▸ **INFORMATION**
-- Opening Marker --
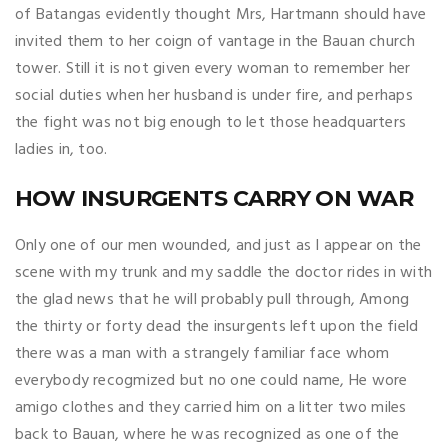
of Batangas evidently thought Mrs, Hartmann should have
invited them to her coign of vantage in the Bauan church
tower. Still it is not given every woman to remember her
social duties when her husband is under fire, and perhaps
the fight was not big enough to let those headquarters
ladies in, too.
HOW INSURGENTS CARRY ON WAR
Only one of our men wounded, and just as I appear on the
scene with my trunk and my saddle the doctor rides in with
the glad news that he will probably pull through, Among
the thirty or forty dead the insurgents left upon the field
there was a man with a strangely familiar face whom
everybody recogmized but no one could name, He wore
amigo clothes and they carried him on a litter two miles
back to Bauan, where he was recognized as one of the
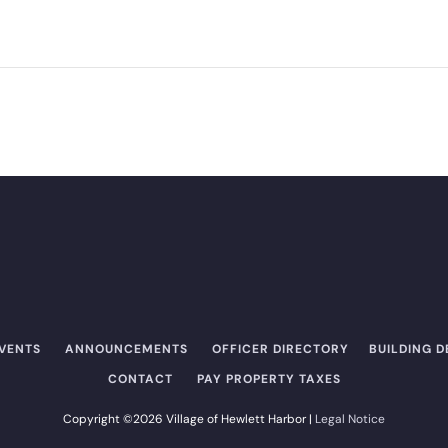
EVENTS
ANNOUNCEMENTS
OFFICER DIRECTORY​
BUILDING 
CONTACT
PAY PROPERTY TAXES
Copyright ©2026 Village of Hewlett Harbor |
Legal Notice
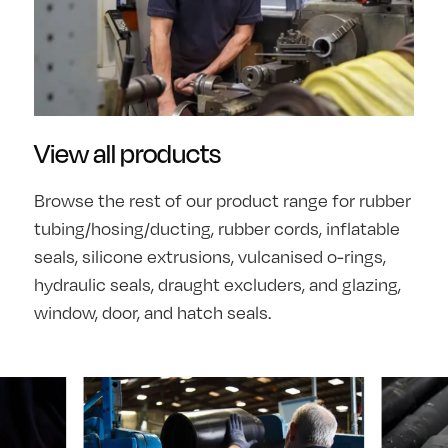
View all products
Browse the rest of our product range for rubber
tubing/hosing/ducting, rubber cords, inflatable
seals, silicone extrusions, vulcanised o-rings,
hydraulic seals, draught excluders, and glazing,
window, door, and hatch seals.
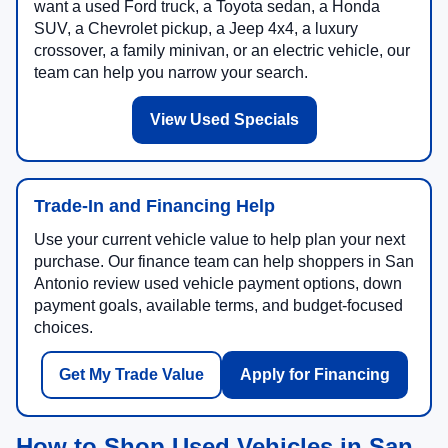
want a used Ford truck, a Toyota sedan, a Honda
SUV, a Chevrolet pickup, a Jeep 4x4, a luxury
crossover, a family minivan, or an electric vehicle, our
team can help you narrow your search.
View Used Specials
Trade-In and Financing Help
Use your current vehicle value to help plan your next
purchase. Our finance team can help shoppers in San
Antonio review used vehicle payment options, down
payment goals, available terms, and budget-focused
choices.
Get My Trade Value
Apply for Financing
How to Shop Used Vehicles in San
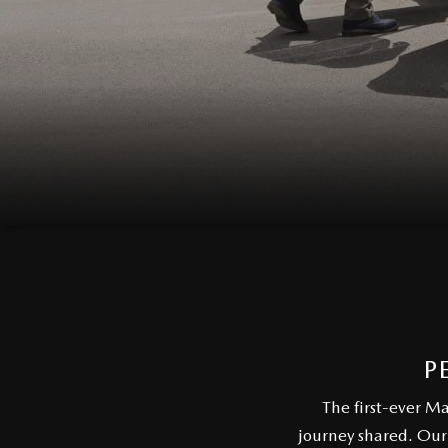
EVERY FAMILY ADVENTURE
THE 2026 MAZDA CX-50 HYBRID: A
CROSSOVER SUV WITH AWARD-
WINNING SAFETY AND REFINED
PERFORMANCE
THE 2026 MAZDA MX-5 MIATA
2026 MAZDA MX-5 MIATA RF
2026 MAZDA CX-5 TRIM LEVEL
P
COMPARISON
The first-ever M
journey shared. Our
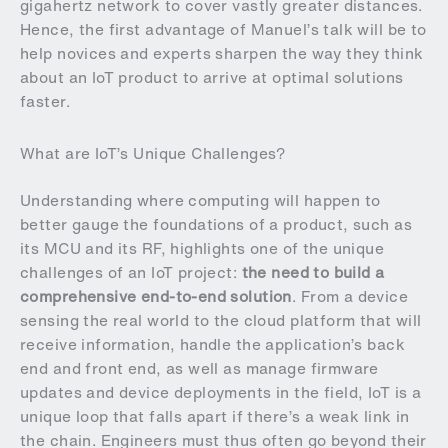
gigahertz network to cover vastly greater distances.
Hence, the first advantage of Manuel’s talk will be to
help novices and experts sharpen the way they think
about an IoT product to arrive at optimal solutions
faster.
What are IoT’s Unique Challenges?
Understanding where computing will happen to
better gauge the foundations of a product, such as
its MCU and its RF, highlights one of the unique
challenges of an IoT project:
the need to build a
comprehensive end-to-end solution
. From a device
sensing the real world to the cloud platform that will
receive information, handle the application’s back
end and front end, as well as manage firmware
updates and device deployments in the field, IoT is a
unique loop that falls apart if there’s a weak link in
the chain. Engineers must thus often go beyond their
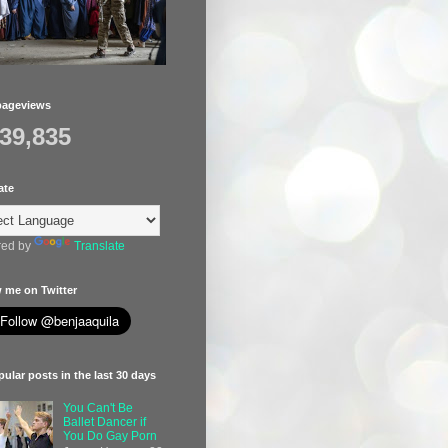
pageviews
439,835
ate
ed by
Translate
 me on Twitter
ular posts in the last 30 days
You Can't Be
Ballet Dancer if
You Do Gay Porn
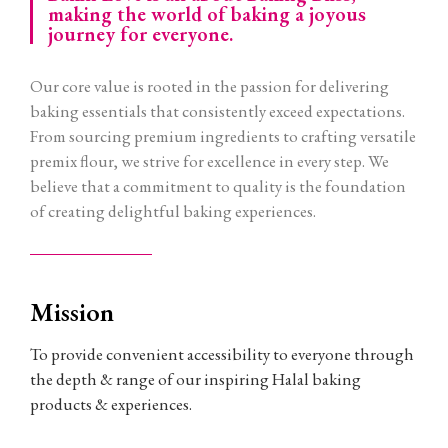
making the world of baking a joyous
journey for everyone.
Our core value is rooted in the passion for delivering
baking essentials that consistently exceed expectations.
From sourcing premium ingredients to crafting versatile
premix flour, we strive for excellence in every step. We
believe that a commitment to quality is the foundation
of creating delightful baking experiences.
Mission
To provide convenient accessibility to everyone through
the depth & range of our inspiring Halal baking
products & experiences.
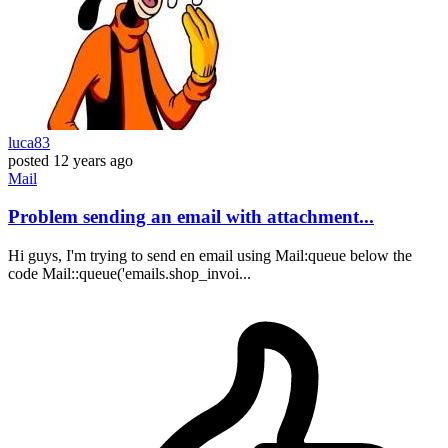
luca83
posted
12 years ago
Mail
Problem sending an email with attachment...
Hi guys, I'm trying to send en email using Mail:queue below the
code Mail::queue('emails.shop_invoi...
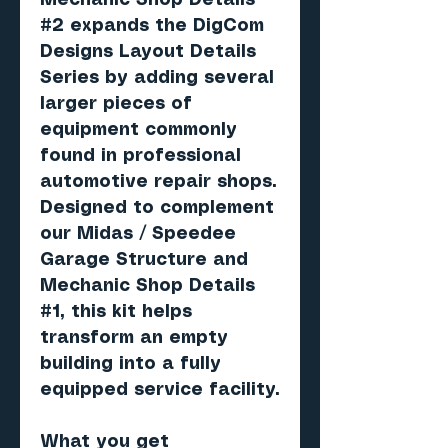
Mechanic Shop Details
#2 expands the DigCom
Designs Layout Details
Series by adding several
larger pieces of
equipment commonly
found in professional
automotive repair shops.
Designed to complement
our Midas / Speedee
Garage Structure and
Mechanic Shop Details
#1, this kit helps
transform an empty
building into a fully
equipped service facility.
What you get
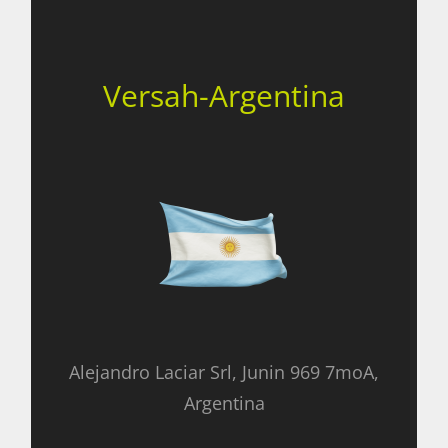
Versah-Argentina
Alejandro Laciar Srl, Junin 969 7moA,
Argentina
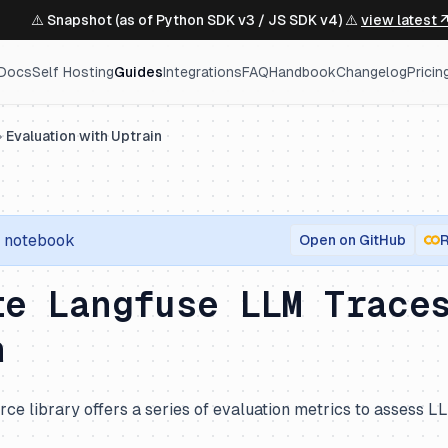
⚠️ Snapshot (as of Python SDK v3 / JS SDK v4) ⚠️
view latest 
Docs
Self Hosting
Guides
Integrations
FAQ
Handbook
Changelog
Pricin
Evaluation with Uptrain
notebook
Open on GitHub
R
te Langfuse LLM Trace
n
ce library offers a series of evaluation metrics to assess L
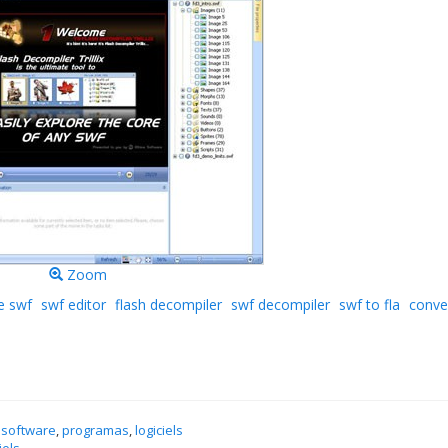
Zoom
e swf
swf editor
flash decompiler
swf decompiler
swf to fla
conve
 software
,
programas
,
logiciels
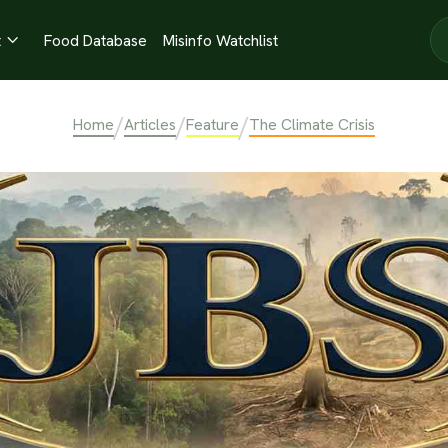
t
Food Database
Misinfo Watchlist

/
/
/
Home
Articles
Feature
The Climate Crisis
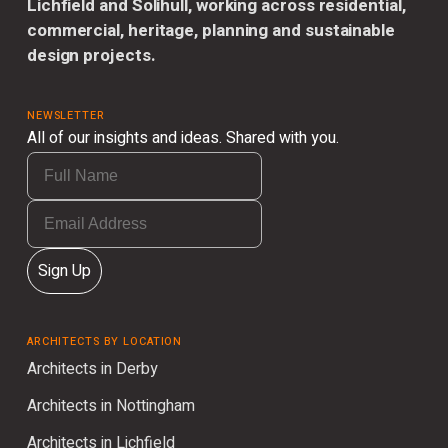
Lichfield and Solihull, working across residential,
commercial, heritage, planning and sustainable
design projects.
NEWSLETTER
All of our insights and ideas. Shared with you.
Sign Up
ARCHITECTS BY LOCATION
Architects in Derby
Architects in Nottingham
Architects in Lichfield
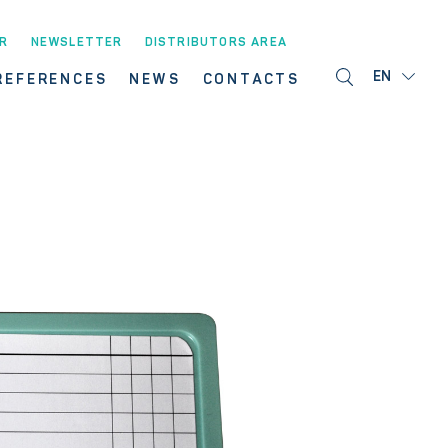
R
NEWSLETTER
DISTRIBUTORS AREA
EN
REFERENCES
NEWS
CONTACTS
S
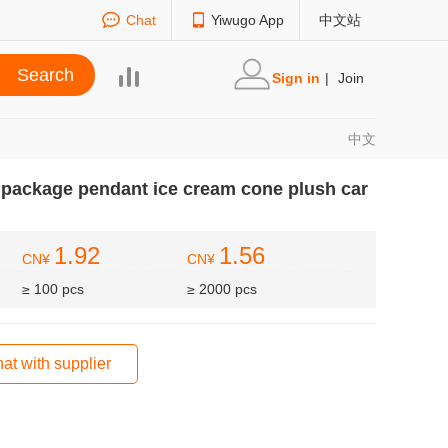
Chat
Yiwugo App
中文站
Sign in
|
Join
中文
e package pendant ice cream cone plush car
1.92
1.56
CN¥
CN¥
≥ 100 pcs
≥ 2000 pcs
at with supplier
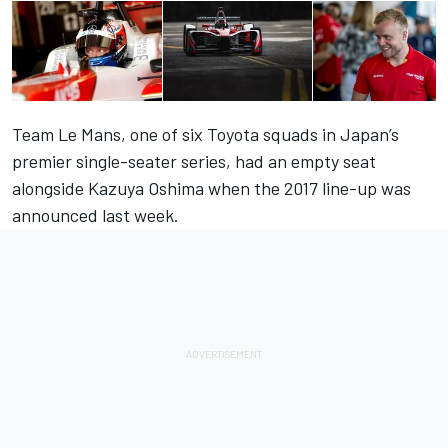
Team Le Mans, one of six Toyota squads in Japan’s
premier single-seater series, had an empty seat
alongside Kazuya Oshima when the
2017 line-up was
announced last week
.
-- Closing Marker --
▸ **WHAT IS NEEDED**
Copy each line of the records above exactly as written. Do not carry over any picture.

▸ **EXERCISE RESULT**
of Batangas evidently thought Mrs, Hartmann should have
invited them to her coign of vantage in the Bauan church
tower. Still it is not given every woman to remember her
social duties when her husband is under fire, and perhaps
the fight was not big enough to let those headquarters
ladies in, too.
HOW INSURGENTS CARRY ON WAR
Only one of our men wounded, and just as I appear on the
scene with my trunk and my saddle the doctor rides in with
the glad news that he will probably pull through, Among
the thirty or forty dead the insurgents left upon the field
there was a man with a strangely familiar face whom
everybody recogmized but no one could name, He wore
amigo clothes and they carried him on a litter two miles
back to Bauan, where he was recognized as one of the
EVENTS
ANNOUNCEMENTS
OFFICER DIRECTORY​
BUILDING 
CONTACT
PAY PROPERTY TAXES
Copyright ©2026 Village of Hewlett Harbor |
Legal Notice
View all products
Browse the rest of our product range for rubber
tubing/hosing/ducting, rubber cords, inflatable
seals, silicone extrusions, vulcanised o-rings,
hydraulic seals, draught excluders, and glazing,
window, door, and hatch seals.
want a used Ford truck, a Toyota sedan, a Honda
SUV, a Chevrolet pickup, a Jeep 4x4, a luxury
crossover, a family minivan, or an electric vehicle, our
team can help you narrow your search.
View Used Specials
Trade-In and Financing Help
Use your current vehicle value to help plan your next
purchase. Our finance team can help shoppers in San
Antonio review used vehicle payment options, down
payment goals, available terms, and budget-focused
choices.
Get My Trade Value
Apply for Financing
How to Shop Used Vehicles in San
EVERY FAMILY ADVENTURE
THE 2026 MAZDA CX-50 HYBRID: A
CROSSOVER SUV WITH AWARD-
WINNING SAFETY AND REFINED
PERFORMANCE
THE 2026 MAZDA MX-5 MIATA
2026 MAZDA MX-5 MIATA RF
2026 MAZDA CX-5 TRIM LEVEL
P
COMPARISON
The first-ever M
journey shared. Our
gigahertz network to cover vastly greater distances.
Hence, the first advantage of Manuel’s talk will be to
help novices and experts sharpen the way they think
about an IoT product to arrive at optimal solutions
faster.
What are IoT’s Unique Challenges?
Understanding where computing will happen to
better gauge the foundations of a product, such as
its MCU and its RF, highlights one of the unique
challenges of an IoT project:
the need to build a
comprehensive end-to-end solution
. From a device
sensing the real world to the cloud platform that will
receive information, handle the application’s back
end and front end, as well as manage firmware
updates and device deployments in the field, IoT is a
unique loop that falls apart if there’s a weak link in
the chain. Engineers must thus often go beyond their
pageviews
439,835
ate
ed by
Translate
 me on Twitter
ular posts in the last 30 days
You Can't Be
Ballet Dancer if
You Do Gay Porn
making the world of baking a joyous
journey for everyone.
Our core value is rooted in the passion for delivering
baking essentials that consistently exceed expectations.
From sourcing premium ingredients to crafting versatile
premix flour, we strive for excellence in every step. We
believe that a commitment to quality is the foundation
of creating delightful baking experiences.
Mission
To provide convenient accessibility to everyone through
the depth & range of our inspiring Halal baking
products & experiences.
luca83
posted
12 years ago
Mail
Problem sending an email with attachment...
Hi guys, I'm trying to send en email using Mail:queue below the
code Mail::queue('emails.shop_invoi...
Mechanic Shop Details
#2 expands the DigCom
Designs Layout Details
Series by adding several
larger pieces of
equipment commonly
found in professional
automotive repair shops.
Designed to complement
our Midas / Speedee
Garage Structure and
Mechanic Shop Details
#1, this kit helps
transform an empty
building into a fully
equipped service facility.
What you get
Versah-Argentina
Alejandro Laciar Srl, Junin 969 7moA,
Argentina
⚠️ Snapshot (as of Python SDK v3 / JS SDK v4) ⚠️
view latest 
Docs
Self Hosting
Guides
Integrations
FAQ
Handbook
Changelog
Pricin
Evaluation with Uptrain
notebook
Open on GitHub
R
te Langfuse LLM Trace
n
ce library offers a series of evaluation metrics to assess L
Zoom
e swf
swf editor
flash decompiler
swf decompiler
swf to fla
conve
 software
,
programas
,
logiciels
t
Food Database
Misinfo Watchlist

/
/
/
Home
Articles
Feature
The Climate Crisis
Lichfield and Solihull, working across residential,
commercial, heritage, planning and sustainable
design projects.
NEWSLETTER
All of our insights and ideas. Shared with you.
Sign Up
ARCHITECTS BY LOCATION
Architects in Derby
Architects in Nottingham
Architects in Lichfield
R
NEWSLETTER
DISTRIBUTORS AREA
EN
REFERENCES
NEWS
CONTACTS
S
Chat
Yiwugo App
中文站
Sign in
|
Join
中文
e package pendant ice cream cone plush car
1.92
1.56
CN¥
CN¥
≥ 100 pcs
≥ 2000 pcs
at with supplier
Team Le Mans, one of six Toyota squads in Japan’s
premier single-seater series, had an empty seat
alongside Kazuya Oshima when the
2017 line-up was
announced last week
.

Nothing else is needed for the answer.